The task: Only one stretch of the data below should be repeated: the lines from the line containing "Seamless 13-gauge nylon" through the line containing "best in class grip in wet and dry conditions.", inclusive, exactly as they are.

[[ Provided information open ]]

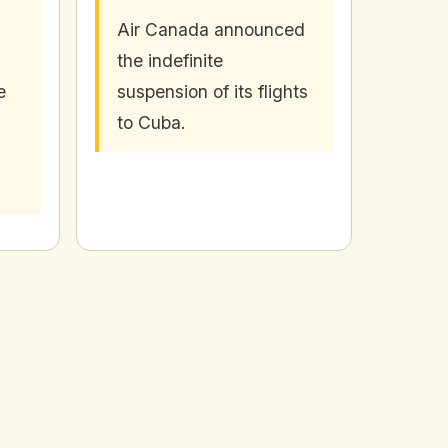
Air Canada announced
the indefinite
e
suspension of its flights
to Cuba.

[[ Provided information closed ]]
[[ Provided information open ]]

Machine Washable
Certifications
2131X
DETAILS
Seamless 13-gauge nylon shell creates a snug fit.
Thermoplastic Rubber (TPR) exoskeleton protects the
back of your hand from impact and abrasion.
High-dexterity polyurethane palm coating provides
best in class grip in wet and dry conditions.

[[ Provided information closed ]]
[[ Provided information open ]]

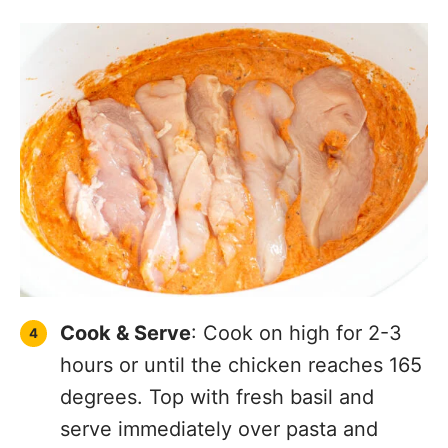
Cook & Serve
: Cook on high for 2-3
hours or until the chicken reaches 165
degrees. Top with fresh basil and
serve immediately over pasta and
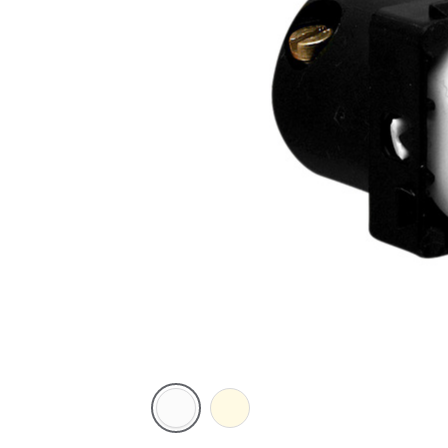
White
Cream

[[ Provided information closed ]]

Task result:
Seamless 13-gauge nylon shell creates a snug fit.
Thermoplastic Rubber (TPR) exoskeleton protects the
back of your hand from impact and abrasion.
High-dexterity polyurethane palm coating provides
best in class grip in wet and dry conditions.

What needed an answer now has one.